Why meaningless? You see brewers calling beers session ales that have alcohol levels ranging from under 3% ABV to over 8% ABV. Bitterness levels are equally all over the map. This is okay, but it does confuse the beer drinker. It just requires a little leg work and tasting. First world problem, I know.
Keeping myself on trend, I brewed up a batch of Northern Brewer’s SMASH American Session Ale:
iBrewMaster calculated the beer to be 3.8% IBV and ~48 IBU. Ignoring the voluminous head of some of the bottles in this batch, it’s a pretty well balanced beer. The bitterness is about perfect and the dry hopping adds a resinous after taste that lingers just long enough to enjoy without becoming annoying.
The beer could use a little more body to it to balance out the bitterness and “hoppyness.” I would not suggest upping the alcohol content because I found this to be a very drinkable ale, but I would rather find a way to incorporate a malt structure that has a better chance of supporting the excellent flavors present.
I am a recent convert to the powers of dry hopping.
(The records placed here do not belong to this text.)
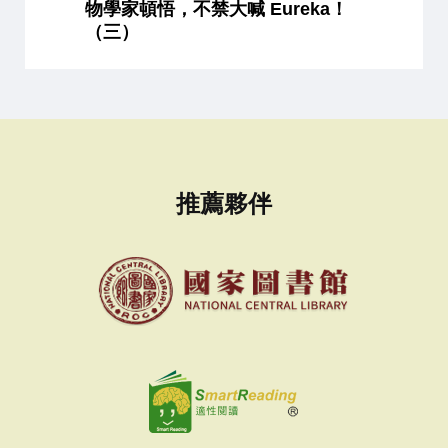
物學家頓悟，不禁大喊 Eureka！
（三）
推薦夥伴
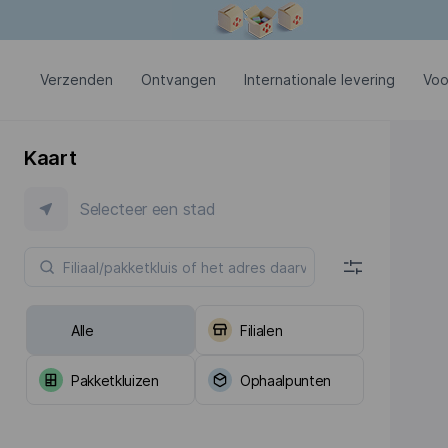
Modaal venster is geopend
Verzenden
Ontvangen
Internationale levering
Voo
Kaart
Selecteer een stad
Alle
Filialen
Pakketkluizen
Ophaalpunten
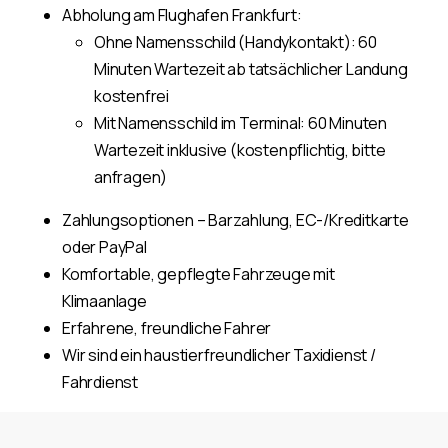
Abholung am Flughafen Frankfurt:
Ohne Namensschild (Handykontakt): 60
Minuten Wartezeit ab tatsächlicher Landung
kostenfrei
Mit Namensschild im Terminal: 60 Minuten
Wartezeit inklusive (kostenpflichtig, bitte
anfragen)
Zahlungsoptionen – Barzahlung, EC-/Kreditkarte
oder PayPal
Komfortable, gepflegte Fahrzeuge mit
Klimaanlage
Erfahrene, freundliche Fahrer
Wir sind ein haustierfreundlicher Taxidienst /
Fahrdienst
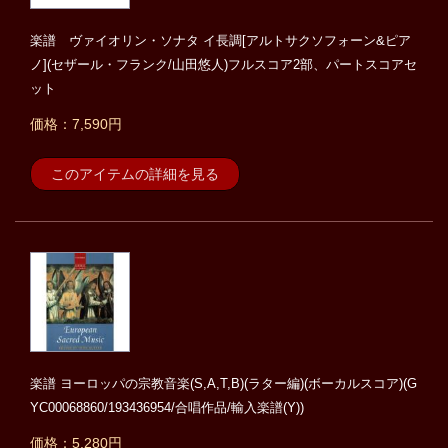
楽譜 ヴァイオリン・ソナタ イ長調[アルトサクソフォーン&ピア
ノ](セザール・フランク/山田悠人)フルスコア2部、パートスコアセ
ット
価格：7,590円
このアイテムの詳細を見る
楽譜 ヨーロッパの宗教音楽(S,A,T,B)(ラター編)(ボーカルスコア)(G
YC00068860/193436954/合唱作品/輸入楽譜(Y))
価格：5,280円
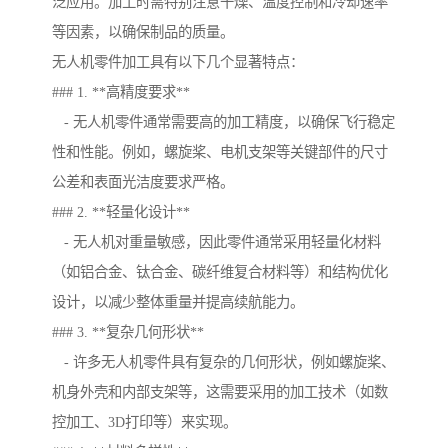
泛应用。加工时需特别注意干燥、温度控制和冷却速率
等因素，以确保制品的质量。
无人机零件加工具有以下几个显著特点：
### 1. **高精度要求**
- 无人机零件通常需要高的加工精度，以确保飞行稳定
性和性能。例如，螺旋桨、电机支架等关键部件的尺寸
公差和表面光洁度要求严格。
### 2. **轻量化设计**
- 无人机对重量敏感，因此零件通常采用轻量化材料
（如铝合金、钛合金、碳纤维复合材料等）和结构优化
设计，以减少整体重量并提高续航能力。
### 3. **复杂几何形状**
- 许多无人机零件具有复杂的几何形状，例如螺旋桨、
机身外壳和内部支架等，这需要采用的加工技术（如数
控加工、3D打印等）来实现。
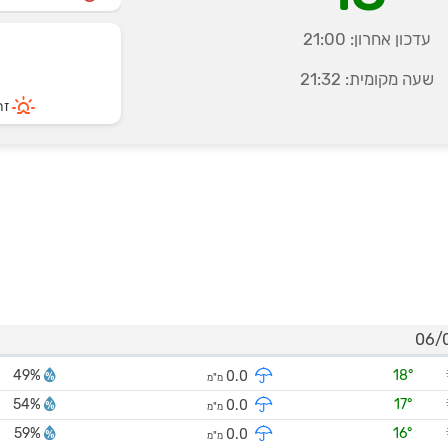
עדכון אחרון:
21:00
שעה מקומית:
21:32
זרי
49%
18°
0.0
מ"מ
54%
17°
0.0
מ"מ
59%
16°
0.0
מ"מ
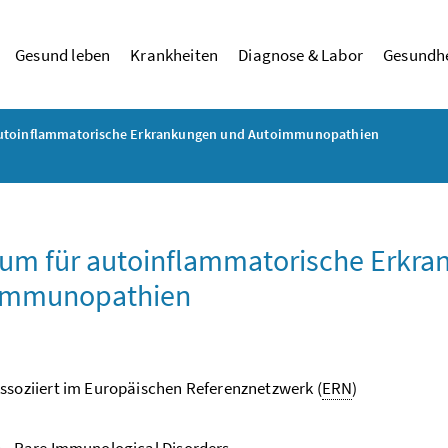
Gesund leben
Krankheiten
Diagnose & Labor
Gesundhe
autoinflammatorische Erkrankungen und Autoimmunopathien
um für autoinflammatorische Erkr
immunopathien
ssoziiert im Europäischen Referenznetzwerk
(
ERN
)
A
- Rare Immunological Disorders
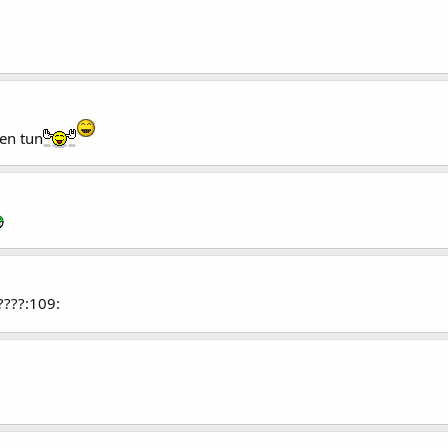
ben tun
????:109:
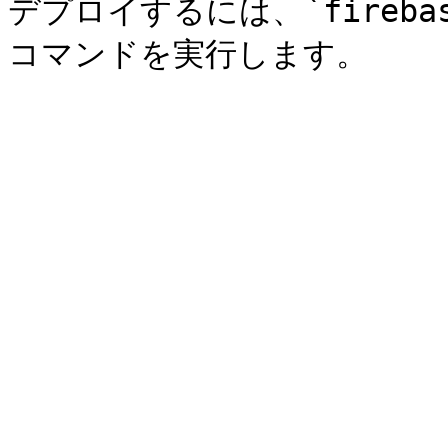
デプロイするには、`firebase d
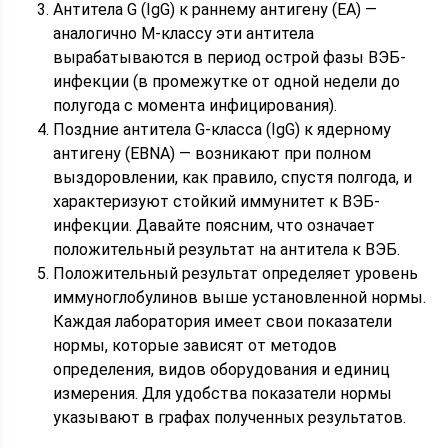
Антитела G (IgG) к раннему антигену (ЕА) —
аналогично М-классу эти антитела
вырабатываются в период острой фазы ВЭБ-
инфекции (в промежутке от одной недели до
полугода с момента инфицирования).
Поздние антитела G-класса (IgG) к ядерному
антигену (EBNA) — возникают при полном
выздоровлении, как правило, спустя полгода, и
характеризуют стойкий иммунитет к ВЭБ-
инфекции. Давайте поясним, что означает
положительный результат на антитела к ВЭБ.
Положительный результат определяет уровень
иммуноглобулинов выше установленной нормы.
Каждая лаборатория имеет свои показатели
нормы, которые зависят от методов
определения, видов оборудования и единиц
измерения. Для удобства показатели нормы
указывают в графах полученных результатов.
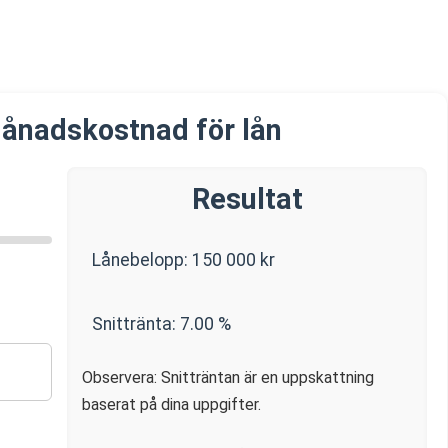
ånadskostnad för lån
Resultat
Lånebelopp:
150 000
kr
Snittränta:
7.00
%
Observera: Snitträntan är en uppskattning
baserat på dina uppgifter.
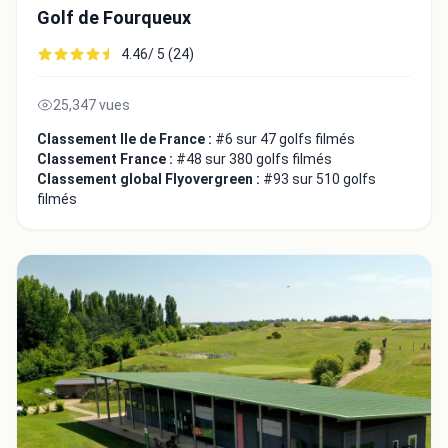
Golf de Fourqueux
4.46/ 5 (24)
25,347 vues
Classement Ile de France :
#6 sur 47 golfs filmés
Fermer
Classement France :
#48 sur 380 golfs filmés
Classement global Flyovergreen :
#93 sur 510 golfs
filmés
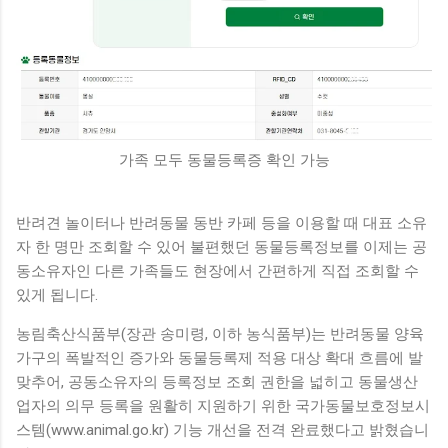
가족 모두 동물등록증 확인 가능
반려견 놀이터나 반려동물 동반 카페 등을 이용할 때 대표 소유
자 한 명만 조회할 수 있어 불편했던 동물등록정보를 이제는 공
동소유자인 다른 가족들도 현장에서 간편하게 직접 조회할 수
있게 됩니다.
농림축산식품부(장관 송미령, 이하 농식품부)는 반려동물 양육
가구의 폭발적인 증가와 동물등록제 적용 대상 확대 흐름에 발
맞추어, 공동소유자의 등록정보 조회 권한을 넓히고 동물생산
업자의 의무 등록을 원활히 지원하기 위한 국가동물보호정보시
스템(www.animal.go.kr) 기능 개선을 전격 완료했다고 밝혔습니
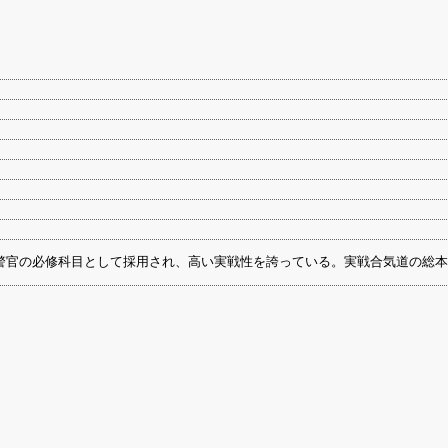
警官の必修科目として採用され、高い実戦性を誇っている。実戦合気道の総本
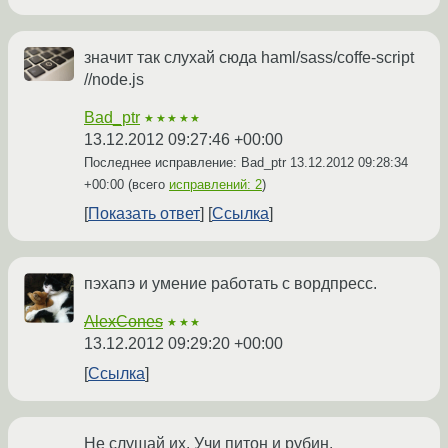
значит так слухай сюда haml/sass/coffe-script
//node.js
Bad_ptr
★★★★★
13.12.2012 09:27:46 +00:00
Последнее исправление: Bad_ptr
13.12.2012 09:28:34
+00:00
(всего
исправлений: 2
)
Показать ответ
Ссылка
пэхапэ и умение работать с вордпресс.
AlexCones
★★★
13.12.2012 09:29:20 +00:00
Ссылка
Не слушай их. Учи питон и рубин.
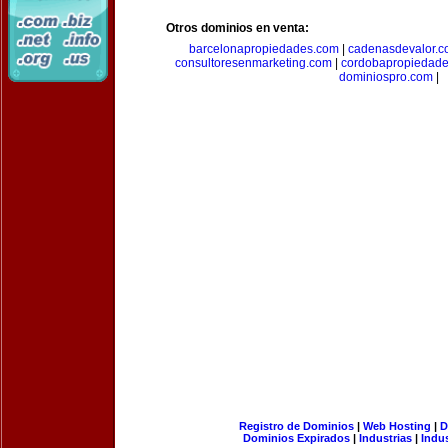
Otros dominios en venta:
barcelonapropiedades.com
|
cadenasdevalor.c
consultoresenmarketing.com
|
cordobapropiedad
dominiospro.com
|
Registro de Dominios
|
Web Hosting
|
D
Dominios Expirados
|
Industrias
|
Indu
Between this beer and my recent dry hopped Chinook IPA I am prepared to forgo my former opposition to the practice as gimmicky and embrace the effort to enhance the flavor or beer.
I did not like this beer as much as the second Chinook IPA, but that is not to say that I did not like this beer a lot. I have been drinking this beer for the past couple of weeks and the great flavor has been appreciated during this recent cold snap and holiday break. Even when I was sick and nothing tasted like much else there was something refreshing about a glass of dry hopped goodness bursting through to my taste buds.
In the past I have been leery of the Simcoe hop variety. Beers I have tried using this hop always tasted like something was burnt or ashtray like. It was not a flavor in the body of the beer, but something that sat in the back of the throat. After drinking this beer I am going to chalk my suspicion up to the execution of the brew rather than the ingredient. It would be interesting to duplicate this recipe using a different hop variety. Citra, perhaps?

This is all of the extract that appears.